## [Material for the task]
═══
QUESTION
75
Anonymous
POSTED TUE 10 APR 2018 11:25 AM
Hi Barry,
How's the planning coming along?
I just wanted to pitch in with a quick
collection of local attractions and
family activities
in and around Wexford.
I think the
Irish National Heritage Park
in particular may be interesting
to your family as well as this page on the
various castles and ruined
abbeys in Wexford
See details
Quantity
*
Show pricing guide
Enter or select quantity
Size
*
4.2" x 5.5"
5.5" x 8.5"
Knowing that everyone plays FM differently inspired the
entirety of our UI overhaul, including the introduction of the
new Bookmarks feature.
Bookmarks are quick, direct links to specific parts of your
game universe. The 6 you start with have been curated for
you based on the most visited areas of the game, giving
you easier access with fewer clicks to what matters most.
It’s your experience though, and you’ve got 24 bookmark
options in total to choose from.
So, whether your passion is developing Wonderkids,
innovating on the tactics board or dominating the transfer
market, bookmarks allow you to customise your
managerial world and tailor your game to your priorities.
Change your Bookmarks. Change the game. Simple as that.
═══
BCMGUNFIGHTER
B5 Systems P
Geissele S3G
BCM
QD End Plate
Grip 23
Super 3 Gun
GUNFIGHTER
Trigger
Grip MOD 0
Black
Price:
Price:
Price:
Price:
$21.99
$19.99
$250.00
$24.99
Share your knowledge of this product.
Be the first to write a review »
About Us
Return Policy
═══
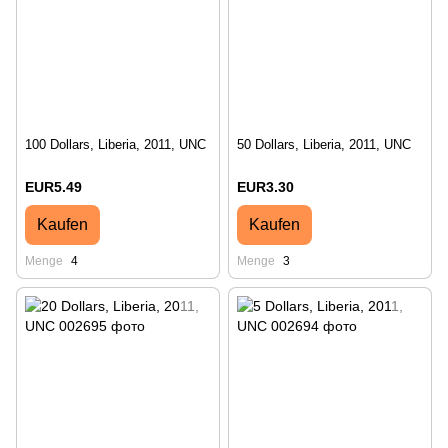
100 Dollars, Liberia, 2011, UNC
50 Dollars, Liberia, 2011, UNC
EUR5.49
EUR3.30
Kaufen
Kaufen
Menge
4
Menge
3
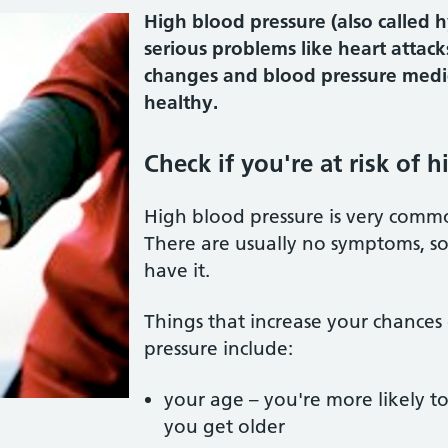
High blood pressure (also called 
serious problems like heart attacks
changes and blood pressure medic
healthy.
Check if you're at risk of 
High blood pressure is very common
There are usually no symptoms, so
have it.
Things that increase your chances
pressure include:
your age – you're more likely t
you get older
═══
## [Problem]
Check each line of the records for the word "most", and show the lines that contain it.

## [Worked solution]
you based on the most visited areas of the game, giving
you easier access with fewer clicks to what matters most.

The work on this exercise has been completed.